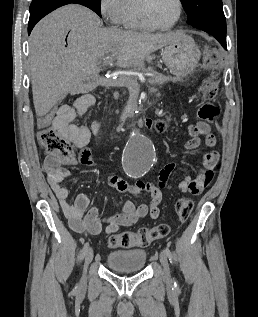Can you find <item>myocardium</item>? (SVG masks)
Here are the masks:
<instances>
[{"label":"myocardium","mask_w":258,"mask_h":317,"mask_svg":"<svg viewBox=\"0 0 258 317\" xmlns=\"http://www.w3.org/2000/svg\"><path fill=\"white\" fill-rule=\"evenodd\" d=\"M154 0H142L138 6L137 10V20L140 29L145 30V31H150V32H155V31H166L171 28H173L180 20L181 15H182V2L181 0H173L176 5H177V16L175 20L166 26H152L148 23L146 19V11L149 5L153 2Z\"/></svg>","instance_id":"obj_1"}]
</instances>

━━━━━━━━━━━━━━━━━━━━━━━━━━━━━━

**TASK:** Without the pictures, write out every entry exactly as it appears.

**SOLVED PROBLEM:**
Can you find <item>myocardium</item>? (SVG masks)
Here are the masks:
<instances>
[{"label":"myocardium","mask_w":258,"mask_h":317,"mask_svg":"<svg viewBox=\"0 0 258 317\" xmlns=\"http://www.w3.org/2000/svg\"><path fill=\"white\" fill-rule=\"evenodd\" d=\"M154 0H142L138 6L137 10V20L140 29L145 30V31H150V32H155V31H166L171 28H173L180 20L181 15H182V2L181 0H173L176 5H177V16L175 20L166 26H152L148 23L146 19V11L149 5L153 2Z\"/></svg>","instance_id":"obj_1"}]
</instances>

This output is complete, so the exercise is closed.